U.S. heads to World Cup with players struggling for game time, coaching staff worried over health and mental state of players
The U.S. men’s national team is headed to World Cup qualification without several key players from the senior team, but is optimistic that this will end up being a blessing in disguise.
Jurgen Klinsmann says the decision to send the national team into June’s FIFA-sanctioned World Cup with players who will be 34 and have spent the past three years in various national and club teams is a bad one. But the U.S. manager says he will not rush to replace them with younger, hungry players who will take training and the World Cup by storm.
“I don’t want to rush in replacing them, but I’m making a decision as to what the best is for the team, for the club, for this generation. I would prefer that the young players are ready and are playing really well. Hopefully, in the end, they will do that,” Klinsmann said during a recent conference call with reporters on June 11.

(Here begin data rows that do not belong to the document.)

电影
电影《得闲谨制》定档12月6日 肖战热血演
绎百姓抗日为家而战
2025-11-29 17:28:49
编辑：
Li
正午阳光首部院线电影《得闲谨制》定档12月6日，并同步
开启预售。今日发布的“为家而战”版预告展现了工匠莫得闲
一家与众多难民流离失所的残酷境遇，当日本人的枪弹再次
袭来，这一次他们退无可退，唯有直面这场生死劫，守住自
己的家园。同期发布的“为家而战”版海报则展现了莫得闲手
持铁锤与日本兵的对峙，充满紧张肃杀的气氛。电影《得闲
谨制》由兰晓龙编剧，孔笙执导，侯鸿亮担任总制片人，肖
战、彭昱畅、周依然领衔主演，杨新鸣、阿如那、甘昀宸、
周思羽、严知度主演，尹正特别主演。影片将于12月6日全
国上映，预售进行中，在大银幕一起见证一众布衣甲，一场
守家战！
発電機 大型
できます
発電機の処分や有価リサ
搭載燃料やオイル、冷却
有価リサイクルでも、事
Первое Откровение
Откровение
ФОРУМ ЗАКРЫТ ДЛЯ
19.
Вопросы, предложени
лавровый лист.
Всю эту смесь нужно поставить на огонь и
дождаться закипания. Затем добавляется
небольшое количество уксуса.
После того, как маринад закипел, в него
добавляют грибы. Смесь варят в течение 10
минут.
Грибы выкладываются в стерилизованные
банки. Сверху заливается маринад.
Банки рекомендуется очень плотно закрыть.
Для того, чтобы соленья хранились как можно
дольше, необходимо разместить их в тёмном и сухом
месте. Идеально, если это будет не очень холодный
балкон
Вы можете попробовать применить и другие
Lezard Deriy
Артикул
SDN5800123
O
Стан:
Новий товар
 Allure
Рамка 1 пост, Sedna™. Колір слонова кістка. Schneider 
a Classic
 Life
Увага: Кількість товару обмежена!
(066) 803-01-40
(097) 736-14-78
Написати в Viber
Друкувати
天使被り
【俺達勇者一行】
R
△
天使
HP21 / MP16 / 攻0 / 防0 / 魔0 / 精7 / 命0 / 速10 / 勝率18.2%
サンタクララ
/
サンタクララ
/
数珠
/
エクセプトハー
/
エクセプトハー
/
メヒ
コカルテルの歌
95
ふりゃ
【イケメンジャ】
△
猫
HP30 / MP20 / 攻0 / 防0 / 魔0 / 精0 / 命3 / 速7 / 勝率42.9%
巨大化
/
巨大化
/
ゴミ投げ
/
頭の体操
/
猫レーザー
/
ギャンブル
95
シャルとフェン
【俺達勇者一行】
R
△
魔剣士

The U.S. is going into the World Cup with a roster that is about half its previous one. Klinsmann also faces the challenge of trying to balance roster spots with the quality of international competition. The U.S. will begin its World Cup qualifying campaign next month with games against Mexico and Costa Rica. The CONCACAF Champions qualification tournament will be played in October and November and features a strong draw for the U.S. (including potentially Costa Rica).
Klinsmann, who will meet with the U.S. players Friday for the first time to get their input, has decided not to bring the U.S. into the qualifying competition. That will allow the U.S. to compete in June’s World Cup with players who may or may not be needed.